» **REQUIREMENT**: Beginning at the top of the data below, restate every line word for word until the line containing "lança Programa Euroclima+ em" has been included, and omit the pictures.

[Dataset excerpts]
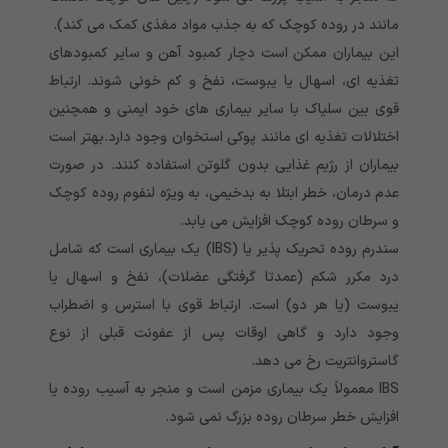
مانند در روده کوچک که به جذب مواد مغذی کمک می کند).
این بیماران ممکن است دچار کمبود آهن و سایر کمبودهای
تغذیه ای، اسهال یا یبوست، نفخ و کم خونی شوند. ارتباط
قوی بین سلیاک با سایر بیماری های خود ایمنی و همچنین
اختلالات تغذیه ای مانند پوکی استخوان وجود دارد.بهتر است
بیماران از رژیم غذایی بدون گلوتن استفاده کنند. در صورت
عدم درمان، خطر ابتلا به بدخیمی، به ویژه لنفوم روده کوچک
و سرطان روده کوچک افزایش می یابد.
سندرم روده تحریک پذیر یا (IBS) یک بیماری است که شامل
درد مکرر شکم (عمدتا گرفتگی عضلات)، نفخ و اسهال یا
یبوست (یا هر دو) است. ارتباط قوی با استرس و اضطراب
وجود دارد و گاهی اوقات پس از عفونت قبلی از نوع
گاستروانتریت رخ می دهد.
IBS معمولاً یک بیماری مزمن است و منجر به آسیب روده یا
افزایش خطر سرطان روده بزرگ نمی شود.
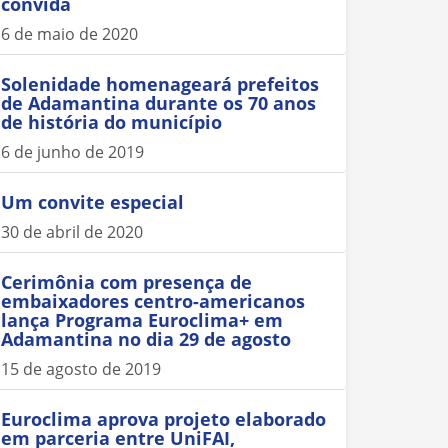
convida
6 de maio de 2020
Solenidade homenageará prefeitos
de Adamantina durante os 70 anos
de história do município
6 de junho de 2019
Um convite especial
30 de abril de 2020
Cerimônia com presença de
embaixadores centro-americanos
lança Programa Euroclima+ em
Adamantina no dia 29 de agosto
15 de agosto de 2019
Euroclima aprova projeto elaborado
em parceria entre UniFAI,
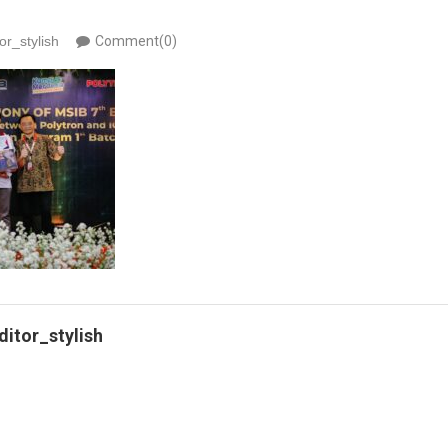
or_stylish
Comment(0)
ditor_stylish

» **YOUR SOLUTION**:
مانند در روده کوچک که به جذب مواد مغذی کمک می کند).
این بیماران ممکن است دچار کمبود آهن و سایر کمبودهای
تغذیه ای، اسهال یا یبوست، نفخ و کم خونی شوند. ارتباط
قوی بین سلیاک با سایر بیماری های خود ایمنی و همچنین
اختلالات تغذیه ای مانند پوکی استخوان وجود دارد.بهتر است
بیماران از رژیم غذایی بدون گلوتن استفاده کنند. در صورت
عدم درمان، خطر ابتلا به بدخیمی، به ویژه لنفوم روده کوچک
و سرطان روده کوچک افزایش می یابد.
سندرم روده تحریک پذیر یا (IBS) یک بیماری است که شامل
درد مکرر شکم (عمدتا گرفتگی عضلات)، نفخ و اسهال یا
یبوست (یا هر دو) است. ارتباط قوی با استرس و اضطراب
وجود دارد و گاهی اوقات پس از عفونت قبلی از نوع
گاستروانتریت رخ می دهد.
IBS معمولاً یک بیماری مزمن است و منجر به آسیب روده یا
افزایش خطر سرطان روده بزرگ نمی شود.
convida
6 de maio de 2020
Solenidade homenageará prefeitos
de Adamantina durante os 70 anos
de história do município
6 de junho de 2019
Um convite especial
30 de abril de 2020
Cerimônia com presença de
embaixadores centro-americanos
lança Programa Euroclima+ em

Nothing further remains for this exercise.